After 4 1/2 months of playing Indoor Golf League nearly every week, this past Wednesday marked our last match for the season. We always have a good time at indoor golf, but by the time April rolls around we’re ready for the temperatures to warm up and to start playing outside again. It makes the last night bitter-sweet because we’re ready to be out in the fresh air, however, many of the people we see at league we won’t see again until the next November.
We are fortunate enough to have an indoor golf facility in Mason City. It opened over a decade ago, and Mike started playing in it before I met him. He convinced me to join him a few years after we met, when I had just taken up the game, and we’ve been participating in it together ever since.
Many people ask me what I mean by indoor golf. The easiest way to explain it is that it’s essentially a video game. There is a big screen that you hit into that has sensors that read your ball flight and speed. Once the ball hits the screen it travels through the air, on the screen, just like you’re outside. You get to use your real clubs and golf balls so it’s a great way to keep swinging throughout the winter months.
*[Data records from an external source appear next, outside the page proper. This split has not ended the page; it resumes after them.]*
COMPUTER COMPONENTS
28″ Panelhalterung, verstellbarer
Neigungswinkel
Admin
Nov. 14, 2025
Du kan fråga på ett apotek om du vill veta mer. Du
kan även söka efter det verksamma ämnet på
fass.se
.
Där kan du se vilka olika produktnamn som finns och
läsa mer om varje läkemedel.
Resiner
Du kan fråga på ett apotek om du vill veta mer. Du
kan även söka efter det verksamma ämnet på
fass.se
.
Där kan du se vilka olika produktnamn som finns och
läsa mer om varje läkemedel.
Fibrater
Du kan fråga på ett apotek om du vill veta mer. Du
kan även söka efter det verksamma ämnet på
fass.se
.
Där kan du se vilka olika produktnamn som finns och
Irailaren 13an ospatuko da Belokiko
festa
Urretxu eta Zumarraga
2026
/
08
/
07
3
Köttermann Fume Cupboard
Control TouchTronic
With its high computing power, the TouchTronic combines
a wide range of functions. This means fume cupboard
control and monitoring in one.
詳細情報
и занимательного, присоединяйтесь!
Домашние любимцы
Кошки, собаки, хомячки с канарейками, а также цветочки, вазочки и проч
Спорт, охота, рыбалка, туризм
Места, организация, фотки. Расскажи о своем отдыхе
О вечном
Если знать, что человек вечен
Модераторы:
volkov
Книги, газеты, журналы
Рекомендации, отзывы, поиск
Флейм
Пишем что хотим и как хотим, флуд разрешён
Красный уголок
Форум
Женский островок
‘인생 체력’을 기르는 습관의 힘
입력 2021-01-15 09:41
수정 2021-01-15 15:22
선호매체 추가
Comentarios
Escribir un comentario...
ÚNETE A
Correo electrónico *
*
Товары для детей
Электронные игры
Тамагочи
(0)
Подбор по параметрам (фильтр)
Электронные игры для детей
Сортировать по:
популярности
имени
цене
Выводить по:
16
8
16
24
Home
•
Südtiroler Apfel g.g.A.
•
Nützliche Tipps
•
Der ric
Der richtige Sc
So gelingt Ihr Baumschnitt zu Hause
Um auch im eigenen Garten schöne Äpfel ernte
The program contains many golf courses from around the world and you can choose which you play. We usually play the courses the PGA Tour plays throughout their season. There are different spots on the mats to hit from including rough, fairway, sand, and wildgrass…depending on where your ball lands on the course. You even get to putt. The short game is by far the hardest part to get used to because its hard to get a feel for the distance you may be pitching, chipping, or putting from.
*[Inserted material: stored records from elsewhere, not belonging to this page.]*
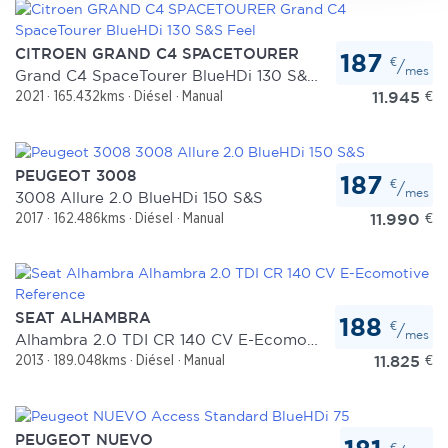
sección de datos
. Puede cambiar o retirar su
consentimiento en cualquier momento en la Declaración
CITROEN GRAND C4 SPACETOURER
187
de cookies.
€
/
mes
Grand C4 SpaceTourer BlueHDi 130 S&S Feel
11.945
€
2021
165.432kms
Diésel
Manual
Las cookies de este sitio web se usan para personalizar
el contenido y los anuncios, ofrecer funciones de redes
sociales y analizar el tráfico. Además, compartimos
PEUGEOT 3008
información sobre el uso que haga del sitio web con
187
€
/
mes
3008 Allure 2.0 BlueHDi 150 S&S
nuestros partners de redes sociales, publicidad y análisis
11.990
€
2017
162.486kms
Diésel
Manual
web, quienes pueden combinarla con otra información
que les haya proporcionado o que hayan recopilado a
partir del uso que haya hecho de sus servicios.
SEAT ALHAMBRA
188
€
/
mes
Alhambra 2.0 TDI CR 140 CV E-Ecomotive Reference
11.825
€
2013
189.048kms
Diésel
Manual
PEUGEOT NUEVO
€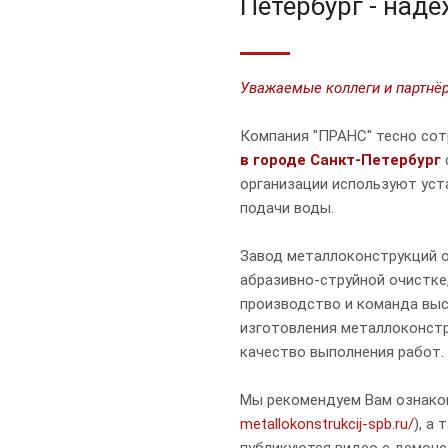
Петербург - над
Уважаемые коллеги и партнё
Компания "ПРАНС" тесно со
в городе Санкт-Петербург
организации используют уст
подачи воды.
Завод металлоконструкций о
абразивно-струйной очистке
производство и команда вы
изготовления металлоконстр
качество выполнения работ.
Мы рекомендуем Вам ознако
metallokonstrukcij-spb.ru/
), а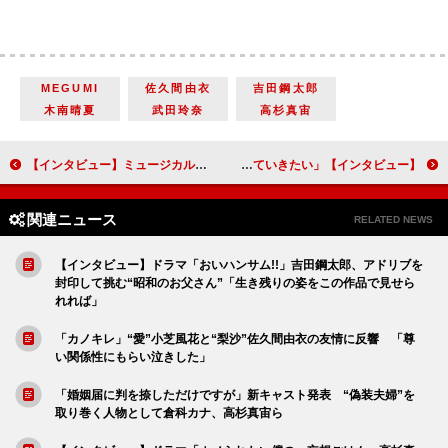
MEGUMI
佐久間由衣
吉田鋼太郎
木南晴夏
武田玲奈
高杉真宙
【インタビュー】ミュージカル「笑う男 The Eternal Love －永遠の愛－」浦井健治「どんなにつらくても人間は素晴らしいと思ってもらえる作品に」
【インタビュー】ブロードウェーミュージカル「ヘドウィグ・アンド・アングリーインチ」丸山隆平演じるヘドウィグの恋人役さとうほなみ「やりたい放題やっていきたい」
関連ニュース
RELATED NEWS
【インタビュー】ドラマ「おいハンサム!!」吉田鋼太郎、アドリブを
封印して挑む“昭和のお父さん”「生き残りの姿をこの作品で見せら
れれば」
「カノキレ」“愛”小芝風花と“梨沙”佐久間由衣の友情に反響 「尊
い関係性にもらい泣きした」
「婚姻届に判を捺しただけですが」新キャスト発表 “偽装夫婦”を
取り巻く人物として倉科カナ、高杉真宙ら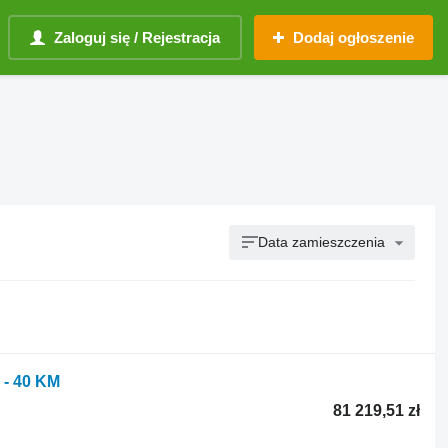
Zaloguj się / Rejestracja
Dodaj ogłoszenie
Data zamieszczenia
 - 40 KM
81 219,51 zł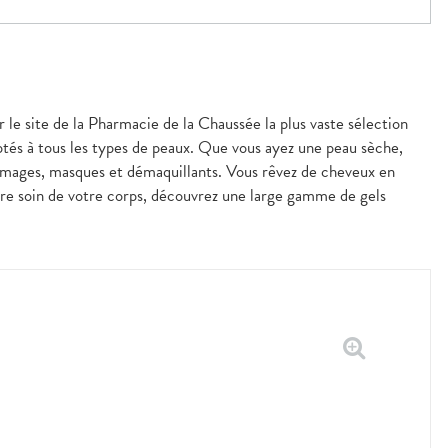
r le site de la Pharmacie de la Chaussée la plus vaste sélection
ptés à tous les types de peaux. Que vous ayez une peau sèche,
mmages, masques et démaquillants. Vous rêvez de cheveux en
ndre soin de votre corps, découvrez une large gamme de gels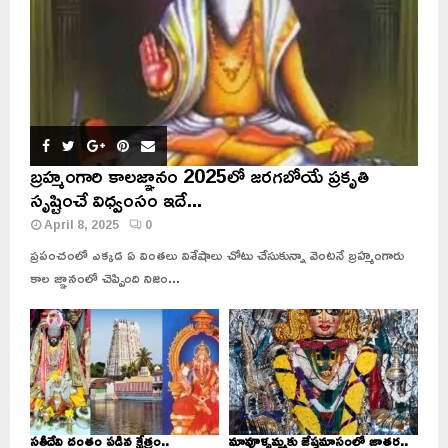
బ్రహ్మంగారి కాలజ్ఞానం 2025లో జరగబోయే ప్రకృతి
సృష్టించే విధ్వంసం ఇదే...
April 8, 2025
0
ప్రపంచంలో ఎక్కడ ఏ వింతలు విశేషాలు చోటు చేసుకున్నా వెంటనే బ్రహ్మంగారు
కాల జ్ఞానంలో చెప్పింది నిజం...
సతీదేవి దంతం పడిన క్షేత్రం..
మావూళ్ళమ్మకు జేష్ఠమాసంలో జాతర..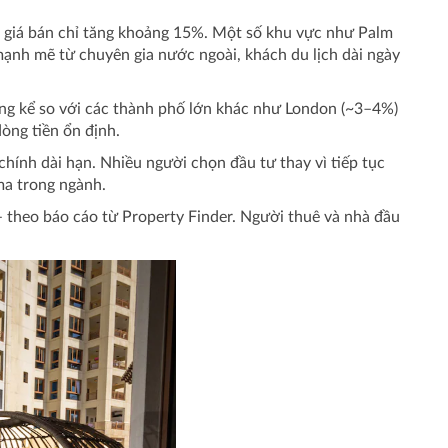
hi giá bán chỉ tăng khoảng 15%. Một số khu vực như Palm
mạnh mẽ từ chuyên gia nước ngoài, khách du lịch dài ngày
ng kể so với các thành phố lớn khác như London (~3–4%)
òng tiền ổn định.
hính dài hạn. Nhiều người chọn đầu tư thay vì tiếp tục
ma trong ngành.
– theo báo cáo từ Property Finder. Người thuê và nhà đầu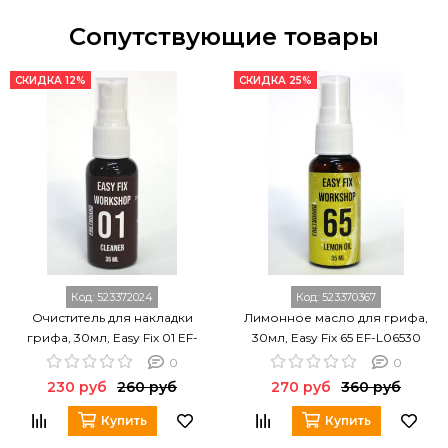
Сопутствующие товары
СКИДКА 12%
СКИДКА 25%
Код:
523372024
Код:
523370367
Очиститель для накладки
Лимонное масло для грифа,
грифа, 30мл, Easy Fix 01 EF-
30мл, Easy Fix 65 EF-L06530
FC0130
0
0
230 руб
260 руб
270 руб
360 руб
Купить
Купить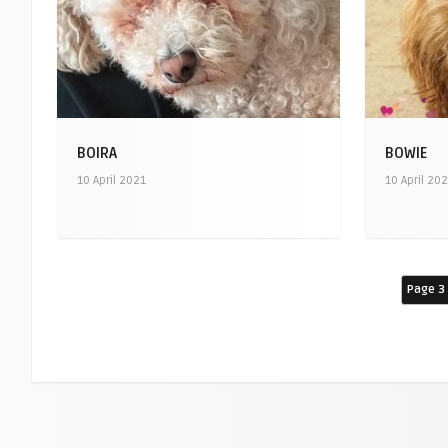
BOIRA
BOWIE
10 April 2021
10 April 20
Page 3 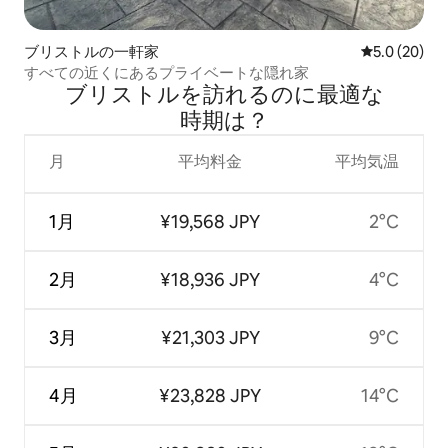
ブリストルの一軒家
レビュー20
5.0 (20)
すべての近くにあるプライベートな隠れ家
ブリストルを訪⁠れ⁠るの⁠に最⁠適⁠な
時⁠期⁠は⁠？
月
平均料金
平均気温
1月
¥19,568 JPY
2°C
2月
¥18,936 JPY
4°C
3月
¥21,303 JPY
9°C
4月
¥23,828 JPY
14°C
For our league each team plays in pairs that play a best shot match. This means that Mike and I both hit from each location. We then take the best shot and both hit from there for our next shot. Each team holds a handicap (the average of what you usually shoot) throughout the season based on their last three weeks of play. This makes the matches fair and more fun, giving everyone a chance to win. So, for example, if Mike and I usually shoot around Even (making our handicap Even) for 9 holes and the team we are playing usually shoots around 2 under par (making their handicap -2) then they would have to give us 2 strokes. That means we could shoot an Even par round and they might shoot 1 under, but we’d still beat them because they have to give us 2 strokes. It evens out the playing field.
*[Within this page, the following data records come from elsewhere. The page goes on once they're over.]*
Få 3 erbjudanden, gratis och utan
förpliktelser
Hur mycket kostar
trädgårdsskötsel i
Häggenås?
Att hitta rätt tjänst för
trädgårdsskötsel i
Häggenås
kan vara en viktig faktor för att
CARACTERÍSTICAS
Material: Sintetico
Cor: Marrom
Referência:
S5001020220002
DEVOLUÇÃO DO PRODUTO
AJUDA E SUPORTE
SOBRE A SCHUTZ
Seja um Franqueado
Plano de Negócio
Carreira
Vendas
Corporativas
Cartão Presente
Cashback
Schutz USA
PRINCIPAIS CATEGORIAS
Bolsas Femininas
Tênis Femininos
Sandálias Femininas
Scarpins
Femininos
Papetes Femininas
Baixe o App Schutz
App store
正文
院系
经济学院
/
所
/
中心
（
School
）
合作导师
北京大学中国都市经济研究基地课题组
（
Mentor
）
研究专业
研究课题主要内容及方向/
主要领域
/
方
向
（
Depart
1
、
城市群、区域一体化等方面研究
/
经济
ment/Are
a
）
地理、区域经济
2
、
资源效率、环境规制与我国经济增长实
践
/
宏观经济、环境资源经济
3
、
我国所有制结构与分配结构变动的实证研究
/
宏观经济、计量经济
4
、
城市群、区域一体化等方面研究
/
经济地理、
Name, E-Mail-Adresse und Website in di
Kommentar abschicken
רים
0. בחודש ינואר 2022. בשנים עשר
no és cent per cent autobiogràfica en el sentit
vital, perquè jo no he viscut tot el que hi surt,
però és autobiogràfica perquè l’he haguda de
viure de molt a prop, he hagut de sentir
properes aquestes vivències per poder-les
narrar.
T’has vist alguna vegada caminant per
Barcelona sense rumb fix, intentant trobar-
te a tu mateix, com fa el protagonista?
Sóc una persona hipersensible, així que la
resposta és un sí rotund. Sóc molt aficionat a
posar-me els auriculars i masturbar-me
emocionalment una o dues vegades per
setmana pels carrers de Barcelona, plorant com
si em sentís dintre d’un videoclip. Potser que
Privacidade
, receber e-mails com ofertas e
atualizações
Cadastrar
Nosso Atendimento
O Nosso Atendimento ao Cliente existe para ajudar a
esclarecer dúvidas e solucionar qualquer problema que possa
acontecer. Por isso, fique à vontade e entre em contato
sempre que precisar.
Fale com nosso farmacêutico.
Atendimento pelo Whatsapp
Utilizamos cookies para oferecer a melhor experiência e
Last year I’m happy to say we won the whole thing so coming into this year we had high hopes as the reigning champions. Unfortunately, we didn’t pull off the win this year, but we sure had a lot of fun trying!
Indoor Golf League is what led to Crock Pot Wednesdays. Before we had T.J. we had a bad habit of stopping at a restaurant (usually our favorite Mexican restaurant) and overindulging after a night of fun and beer. Once we had T.J., we obviously couldn’t do this anymore but didn’t want to have to make supper when we got home. We also didn’t want to get in the habit of picking up take out in an attempt to be healthier.
To celebrate our last night of Indoor Golf, I decided to do one of our all time favorite crock pot meals…the classic Beef Pot Roast. I love this recipe! It makes enough to serve 6-8 so we have plenty left over that I can freeze and enjoy on another fuss-free supper making night 🙂 There are also a ton of veggies so I like freezing a few extra by themselves for a tasty side dish on another night.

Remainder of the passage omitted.